Depuis la fin des années 80, les geeks, amateurs de séries ne collectionnent plus les photos dédicacées des quelques vedettes éphémères de leurs shows préférés, la présence de Michael Douglas (Les Rues de San-Francisco), Robert Conrad (les Mystères de l'Ouest), Peter Falk (Columbo) ou bien même Angela Lansbury (Arabesque), qui, après une longue carrière de seconds rôles au cinéma s'était, comme beaucoup d'autres, reconvertie dans la série whodunit, ne suffit plus à remplir les salles des conventions et autres festivals qui se multipliaient à cette époque là. Les stars de ces rencontres médiatiques s'appellent désormais Steven Bochco, Chris Carter, Shonda Rhimes, David Simon, Tom Fontana, Ryan Murphy ou bien encore David Chase. Ils sont les showrunners de toutes les séries américaines que l'on a tant aimées, dans le désordre : X Files, The Wire, Oz, Les Sopranos, NYPDBlue, Scandal et même American Horror Story, rejoints depuis quelques années par des réalisateurs, soucieux de ne pas rater le coche de la modernité télévisuelle : Steven Soderbergh, Martin Scorcese et David Fincher, pour ne citer qu'eux.

Beaucoup de ces séries sont commandées, produites et diffusées par des chaînes câblées payantes américaines dont HBO (Home Box Office), la première et la plus emblématique, responsable de nombreuses créations télévisuelles remarquables depuis une vingtaine d'années, comme Les Sopranos, The Wire, Oz ou Sex and the city, jusqu'à Game of thrones aujourd'hui.

A partir de 2007, Netflix conquiert la planète avec son service de video on demand et multiplie la création et la diffusion de séries provenant du monde entier. Des millions de téléspectateurs découvrent alors des séries turques, coréennes, indiennes, israéliennes (de plus en plus plébiscitées) et même françaises. L'une des premières créations françaises produite par Netflix : Marseille, n'a pas été une grande réussite, mais Lupin, avec Omar Sy, qui n'est pourtant pas très originale, est en train de devenir la série la plus regardée de toute l'histoire de la plateforme et a permis au gentleman cambrioleur cher à Maurice Leblanc de retrouver, pour un temps, la place qu'il mérite sur les tables des librairies.

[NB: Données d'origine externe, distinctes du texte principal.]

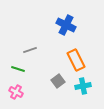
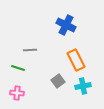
gray line: rotated 16 degrees clockwise
green line: moved 1 px up
pink cross: moved 1 px right, 1 px down; rotated 24 degrees counterclockwise
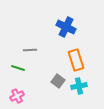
blue cross: moved 2 px down
orange rectangle: rotated 10 degrees clockwise
gray square: rotated 16 degrees counterclockwise
cyan cross: moved 4 px left
pink cross: moved 3 px down; rotated 32 degrees counterclockwise
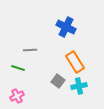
orange rectangle: moved 1 px left, 2 px down; rotated 15 degrees counterclockwise
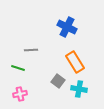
blue cross: moved 1 px right
gray line: moved 1 px right
cyan cross: moved 3 px down; rotated 21 degrees clockwise
pink cross: moved 3 px right, 2 px up; rotated 16 degrees clockwise
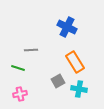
gray square: rotated 24 degrees clockwise
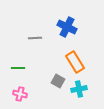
gray line: moved 4 px right, 12 px up
green line: rotated 16 degrees counterclockwise
gray square: rotated 32 degrees counterclockwise
cyan cross: rotated 21 degrees counterclockwise
pink cross: rotated 24 degrees clockwise
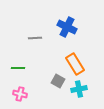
orange rectangle: moved 2 px down
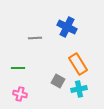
orange rectangle: moved 3 px right
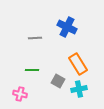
green line: moved 14 px right, 2 px down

Le chemin a été long et escarpé depuis L'homme du Picardie mais la production française a commencé à rattraper son retard avec des séries comme Baron Noir, Engrenages,Le Bureau des légendes, Dix pour cent et bientôt En Thérapie et surtout Paris Police 1900 qui, avec son allure de spin-off des Brigades du Tigre est assez prometteuse.

À suivre.

 

 

GLOSSAIRE

 

Binge watching : Action de regarder de nombreux épisodes d'une série à la suite

Caméo : Courte apparition dans un film ou dans une série d'un acteur, d'une actrice où même du réalisateur de l'œuvre

Cliffhanger : Scène de fin d'épisode noù tout reste en suspens. Ce procédé fut primitivement utilisé dans les sérials pour obliger le spectateur à regarder l'épisode suivant.

Ensemble show : Série qui n'a pas un mais plusieurs personnages principaux

Formula show : Série dont la construction de chaque épisode repose sur le même schéma narratif, en général « le crime de la semaine »

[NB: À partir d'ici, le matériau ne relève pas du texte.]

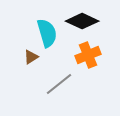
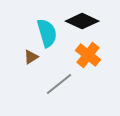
orange cross: rotated 30 degrees counterclockwise
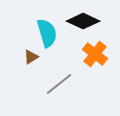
black diamond: moved 1 px right
orange cross: moved 7 px right, 1 px up
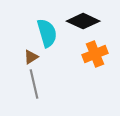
orange cross: rotated 30 degrees clockwise
gray line: moved 25 px left; rotated 64 degrees counterclockwise
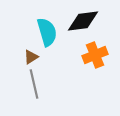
black diamond: rotated 32 degrees counterclockwise
cyan semicircle: moved 1 px up
orange cross: moved 1 px down
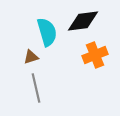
brown triangle: rotated 14 degrees clockwise
gray line: moved 2 px right, 4 px down
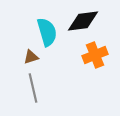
gray line: moved 3 px left
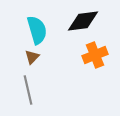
cyan semicircle: moved 10 px left, 2 px up
brown triangle: moved 1 px right; rotated 28 degrees counterclockwise
gray line: moved 5 px left, 2 px down
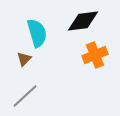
cyan semicircle: moved 3 px down
brown triangle: moved 8 px left, 2 px down
gray line: moved 3 px left, 6 px down; rotated 60 degrees clockwise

Peak TV : Époque actuelle de la télévision qui se caractérise par une surabondance de séries.

Reboot : Version nouvelle d'une ancienne série. Le concept de départ est le même mais la suite se démarque de la série originelle.

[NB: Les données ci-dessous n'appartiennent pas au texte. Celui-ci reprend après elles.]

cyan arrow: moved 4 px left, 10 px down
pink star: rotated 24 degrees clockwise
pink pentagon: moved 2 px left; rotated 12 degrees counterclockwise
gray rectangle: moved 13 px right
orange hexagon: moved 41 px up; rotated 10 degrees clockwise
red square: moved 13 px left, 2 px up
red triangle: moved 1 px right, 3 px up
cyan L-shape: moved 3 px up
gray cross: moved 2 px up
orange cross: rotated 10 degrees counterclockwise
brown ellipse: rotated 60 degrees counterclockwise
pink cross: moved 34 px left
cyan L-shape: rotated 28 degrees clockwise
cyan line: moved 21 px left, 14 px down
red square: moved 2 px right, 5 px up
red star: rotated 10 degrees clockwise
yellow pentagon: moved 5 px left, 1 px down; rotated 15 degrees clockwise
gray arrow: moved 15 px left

Showrunner : Créateur et/ou responsable d'une série.

Sitcom : série comique ou comédie de situation mettant en scène un groupe d'individus et tournée devant un public dont on entend les rires.

Spin-off : Série qui reprend un personnage secondaire d'une autre série pour en faire un personnage principal

Streaming : Technique de diffusion de séries, en ligne et en continu, employée notamment par Netflix

Whodunit : Terme provenant du roman policier, compression de l'expression anglaise « who has done it ? » et désignant le type de série dont l'histoire s'articule autour de la découverte du coupable.

 

Le commentaire de sitaudis.fr

Saison 1, épisode 1 d'une chronique régulière du même auteur et consacrée aux séries.